Znowu nie ma jednak dowodów, że post zamieścił prawdziwy snajper, tym bardziej że opublikowano go na anonimowym profilu w wątku zatytułowanym "Niepoprawni politycznie" na portalu 4Chan, z którego pochodzi też m.in. fejk o Trumpie w "Simpsonach".
Niektórzy internauci "ustawkę" widzieli w - ich zdaniem - zbyt idealnym zdjęciu wykonanym chwilę po zamachu, na którym widać Donalda Trumpa z krwią na twarzy, otoczonego przez agentów Secret Service, unoszącego w górę pięść na tle flagi Stanów Zjednoczonych. "Totalna ustawka z Trumpem. Wszystko taniocha aż z daleka bije . To zdjęcie, ta pięść, naprawdę amatorka putinowska . Oczywiście politycy muszą życzyć zdrowia bo tym bardziej będzie bolesne jak się okaże że to blef" - napisał w serwisie X były polityk Janusz Palikot. "Hm...,po oberwaniu kulą w ucho tak się zachowuje? To wyglada na wyreżyserowany spektakl medialny" - odpowiedział anonimowy internauta na wpis Elona Muska, który udostępnił fotografię. Autorem zdjęcia jest fotograf agencji Associated Press Evan Vucci, który w rozmowie ze stacją CNN przyznał, że sytuacja nie była ustawiona, bo robił zdjęcia instynktownie. "W takim momencie wszystko jest instynktowne. Nie myślisz o niczym innym niż 'Muszę zrobić to zdjęcie'. To przekleństwo fotografów: Nie mogę wrócić i powtórzyć tego. Muszę to zrobić teraz" - opowiadał.
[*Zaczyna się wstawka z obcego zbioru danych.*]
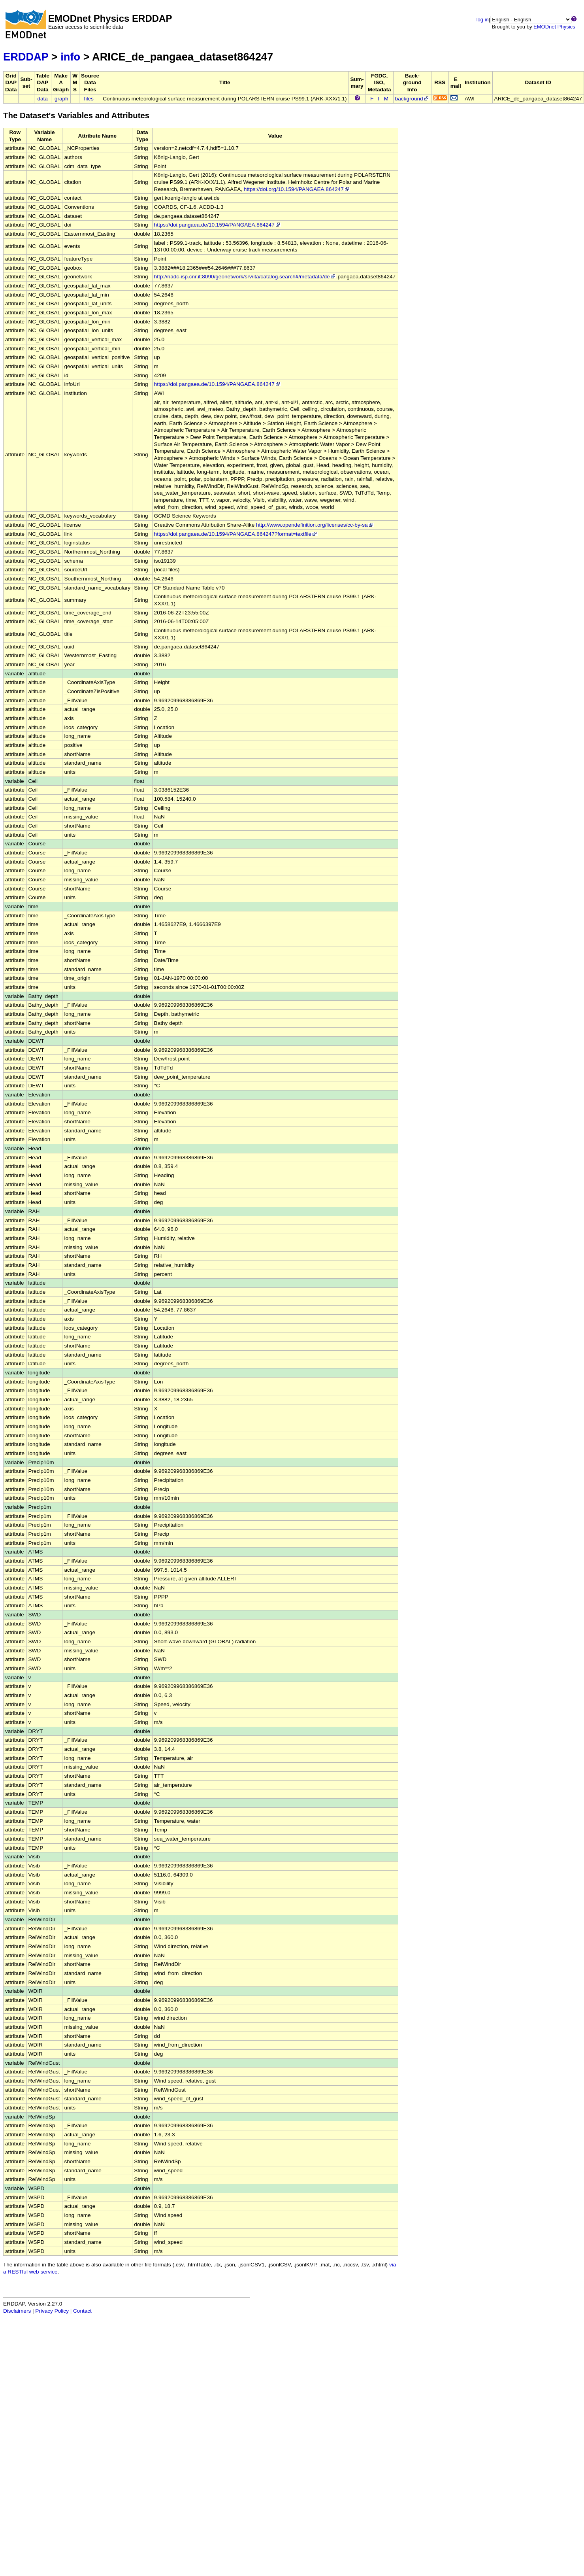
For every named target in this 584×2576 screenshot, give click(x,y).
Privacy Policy (52, 2311)
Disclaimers (17, 2311)
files (89, 99)
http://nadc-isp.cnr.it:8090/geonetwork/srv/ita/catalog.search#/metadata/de (245, 277)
W jeszcze innej innej teorii spiskowej winą za zamach obarczana jest amerykańska rządowa agencja wywiadowcza - CIA (ang. Central Intelligence Agency). Jeden z anonimowych użytkowników serwisu X opublikował wpis, w którym zamieścił zdjęcia zrobione w trakcie zamachu i skomentował: "Oto cena, którą płacisz, gdy likwidujesz elitarnych satanistycznych pedofili. Zaledwie kilka dni temu groźby śmierci w stronę Donalda Trumpa były publikowane na X bez żadnych konsekwencji. Ten rozkaz najprawdopodobniej pochodził z CIA, prawdopodobnie w zmowie z następującymi osobami". I autor wymienia Alexandra Sorosa (syna George'a Sorosa), Baracka Obamę, Hilary Clinton oraz Mike'a Pence'a.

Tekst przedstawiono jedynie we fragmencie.